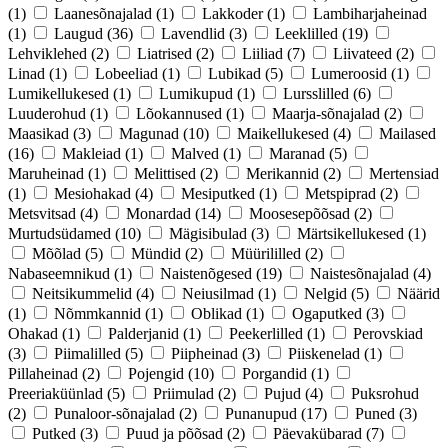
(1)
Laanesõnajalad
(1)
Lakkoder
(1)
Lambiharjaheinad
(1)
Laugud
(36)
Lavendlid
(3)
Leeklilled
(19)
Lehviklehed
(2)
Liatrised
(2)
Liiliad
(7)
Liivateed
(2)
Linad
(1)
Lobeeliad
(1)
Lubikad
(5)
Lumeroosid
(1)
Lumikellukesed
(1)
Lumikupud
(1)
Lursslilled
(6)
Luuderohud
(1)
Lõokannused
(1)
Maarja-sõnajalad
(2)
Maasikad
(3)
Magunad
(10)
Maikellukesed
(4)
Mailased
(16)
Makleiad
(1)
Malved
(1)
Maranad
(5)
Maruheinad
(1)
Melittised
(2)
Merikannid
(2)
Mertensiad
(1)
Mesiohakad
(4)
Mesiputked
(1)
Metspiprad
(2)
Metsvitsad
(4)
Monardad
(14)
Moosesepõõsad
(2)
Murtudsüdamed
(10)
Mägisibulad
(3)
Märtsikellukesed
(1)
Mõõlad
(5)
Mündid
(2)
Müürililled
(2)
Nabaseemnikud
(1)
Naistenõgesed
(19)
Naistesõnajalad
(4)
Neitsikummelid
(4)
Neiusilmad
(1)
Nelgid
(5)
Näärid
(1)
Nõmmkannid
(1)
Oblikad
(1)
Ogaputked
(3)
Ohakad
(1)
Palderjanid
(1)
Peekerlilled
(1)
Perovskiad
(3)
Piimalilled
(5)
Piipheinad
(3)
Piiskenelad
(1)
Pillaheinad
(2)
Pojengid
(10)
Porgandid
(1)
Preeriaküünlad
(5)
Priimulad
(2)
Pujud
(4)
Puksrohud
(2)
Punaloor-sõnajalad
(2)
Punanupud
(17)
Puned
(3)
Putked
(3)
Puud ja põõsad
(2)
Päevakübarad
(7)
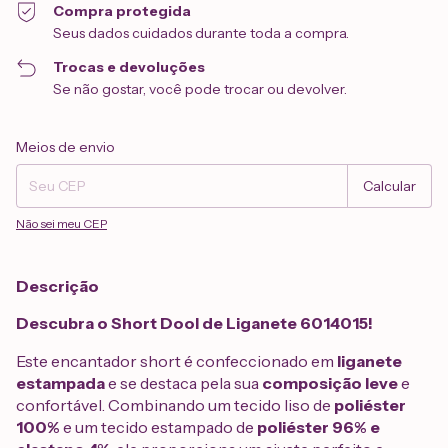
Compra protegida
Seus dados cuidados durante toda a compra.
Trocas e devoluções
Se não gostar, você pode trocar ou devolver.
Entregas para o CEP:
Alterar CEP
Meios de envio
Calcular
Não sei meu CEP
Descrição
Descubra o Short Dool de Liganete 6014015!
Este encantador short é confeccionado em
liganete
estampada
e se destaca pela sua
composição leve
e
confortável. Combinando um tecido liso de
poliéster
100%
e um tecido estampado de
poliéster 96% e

┄┄┄┄┄┄┄┄┄┄┄┄┄┄┄┄┄┄┄┄

**Task item**
What you return should match the records line for line, minus the pictures.

**Output of the task**
(1)
Laanesõnajalad
(1)
Lakkoder
(1)
Lambiharjaheinad
(1)
Laugud
(36)
Lavendlid
(3)
Leeklilled
(19)
Lehviklehed
(2)
Liatrised
(2)
Liiliad
(7)
Liivateed
(2)
Linad
(1)
Lobeeliad
(1)
Lubikad
(5)
Lumeroosid
(1)
Lumikellukesed
(1)
Lumikupud
(1)
Lursslilled
(6)
Luuderohud
(1)
Lõokannused
(1)
Maarja-sõnajalad
(2)
Maasikad
(3)
Magunad
(10)
Maikellukesed
(4)
Mailased
(16)
Makleiad
(1)
Malved
(1)
Maranad
(5)
Maruheinad
(1)
Melittised
(2)
Merikannid
(2)
Mertensiad
(1)
Mesiohakad
(4)
Mesiputked
(1)
Metspiprad
(2)
Metsvitsad
(4)
Monardad
(14)
Moosesepõõsad
(2)
Murtudsüdamed
(10)
Mägisibulad
(3)
Märtsikellukesed
(1)
Mõõlad
(5)
Mündid
(2)
Müürililled
(2)
Nabaseemnikud
(1)
Naistenõgesed
(19)
Naistesõnajalad
(4)
Neitsikummelid
(4)
Neiusilmad
(1)
Nelgid
(5)
Näärid
(1)
Nõmmkannid
(1)
Oblikad
(1)
Ogaputked
(3)
Ohakad
(1)
Palderjanid
(1)
Peekerlilled
(1)
Perovskiad
(3)
Piimalilled
(5)
Piipheinad
(3)
Piiskenelad
(1)
Pillaheinad
(2)
Pojengid
(10)
Porgandid
(1)
Preeriaküünlad
(5)
Priimulad
(2)
Pujud
(4)
Puksrohud
(2)
Punaloor-sõnajalad
(2)
Punanupud
(17)
Puned
(3)
Putked
(3)
Puud ja põõsad
(2)
Päevakübarad
(7)
Compra protegida
Seus dados cuidados durante toda a compra.
Trocas e devoluções
Se não gostar, você pode trocar ou devolver.
Entregas para o CEP:
Alterar CEP
Meios de envio
Calcular
Não sei meu CEP
Descrição
Descubra o Short Dool de Liganete 6014015!
Este encantador short é confeccionado em
liganete
estampada
e se destaca pela sua
composição leve
e
confortável. Combinando um tecido liso de
poliéster
100%
e um tecido estampado de
poliéster 96% e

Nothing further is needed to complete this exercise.